When Nicholas Zink laid out the town of New Braunfels, with its main plaza and streets leading to it, he was given the town lot #32 by the Adelsverein for his efforts. Town lot #32 is the lot on which our present courthouse is built. Zink built a house on this lot in 1845. In 1847, the year that Zink and his first wife were divorced, he began selling his property in New Braunfels and eventually left altogether.
Zink sold lot #32 to Samuel Millet dated January 21st, 1847, who used the house as a hotel. Millet, in turn, sold the house in 1852 to Dan Wheeler and Wheeler sold it to Karl Floege in 1866. (Source: County Clerk’s office, book A, deeds p. 35) The family moved to a farm outside of Seguin.
Samuel Millet who was originally from Maine has a Texas Historical Marker at his gravesite in Guadalupe County. It states that he had come to Texas in 1827 and died in 1863. Records show his birth as 1801. He came to Texas as a member of Stephen F. Austin’s colony. During the Texas Revolution, he took part in the battle of San Jacinto.
In 1833, he married Clementina Bartlett and they had nine children. She was also with Austin’s colony and from Tennessee. She married her teacher, Samuel Millett, who was a graduate of Bowdoin College. Family tradition claims that Clementina at age 90 could recall early history of the Republic and those who were instrumental in its founding.
Harry Landa, in his memoirs “As I Remember” writes that his father, Joseph Landa, made this statement about the hotel: “Old lady Millett, mother of the well-known cattleman, Alonzo Millett, was operating a boarding house at the corner where the Comal County Courthouse now stands. The Landas boarded for a few months at Mrs. Millett’s establishment until they bought the adjoining property on the Plaza”.
Alonzo Millett, one of Samuel Millett’s sons, made a name for himself in the ranching business. In “The Traildrivers of Texas”, Alonzo Millett is described as spending his boyhood days in Bastrop County and Seguin where he attended school. When the Civil War broke out, he and his brothers volunteered in the Confederate army. Alonzo was only 16 and his twin brother, Leonidas, was killed. After the war, the surviving brothers returned to Texas and over the years that followed, gained wealth by accumulating ranches in several states. “Misfortune came and their wealth was swept away”.(Traildrivers…) Alonzo persevered and when he died, he owned a large ranch in San Juan Valley, Colorado. He was killed by being thrown by a horse and then buried in San Antonio.
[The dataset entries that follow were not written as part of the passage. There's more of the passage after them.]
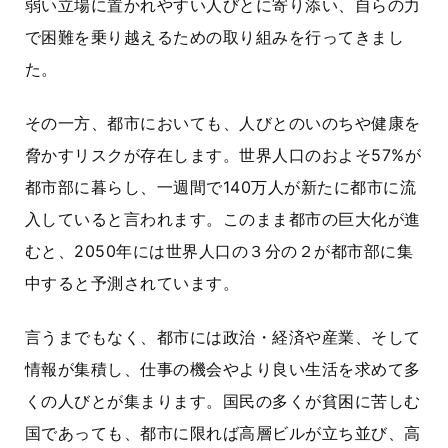
弱い立場に置かれやすい人びとに寄り添い、自らの力
で困難を乗り越えるための取り組みを行ってきまし
た。
その一方、都市においても、人びとのいのちや健康を
脅かすリスクが存在します。世界人口のおよそ57%が
都市部に暮らし、一週間で140万人が新たに都市に流
入していると言われます。このまま都市の巨大化が進
むと、2050年には世界人口の３分の２が都市部に集
中すると予測されています。
言うまでもなく、都市には政治・経済や産業、そして
情報が集積し、仕事の機会やより良い生活を求めて多
くの人びとが集まります。国民の多くが貧困に苦しむ
国であっても、都市に限れば高層ビルが立ち並び、高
Thirty-five miles south of San Antonio was a small settlement named “Millett” after Alonzo. Many local and Seguin Milletts are descendants of Alonzo Millett and his wife, Arlene Wilson Millett.
Now back to the present courthouse: Early on, Comal County conducted its business in rented rooms, then to a privately owned building on Seguin St. (Elks parking lot). In 1860 the first two-story courthouse was built on the corner occupied by Chase Bank. In 1999 the present courthouse celebrated its 100th birthday. (For more information about this courthouse, log on to Sophienburg.com, Jan. 20, 2009)
Our present courthouse was originally designed to sit in the middle of the Main Plaza with four easy accesses. When that plan fell through, the present location was chosen. The jail was added later, obscuring two entrances and another closed to add more office space. When this present restoration is complete, the original four entrances will once again be usable.
Nothing is left of the Millett Hotel, as the building was torn down shortly before the new courthouse was started. Behind the present courthouse where a parking area was located by the jail, a water well was discovered. The Texas Historic Commission evaluated the dry well and said that it pre-dated the Courthouse. The well would have been in the right spot for use by the hotel. It was recently filled in with sand to protect its integrity and to prevent a cave-in. The last remnant of an era.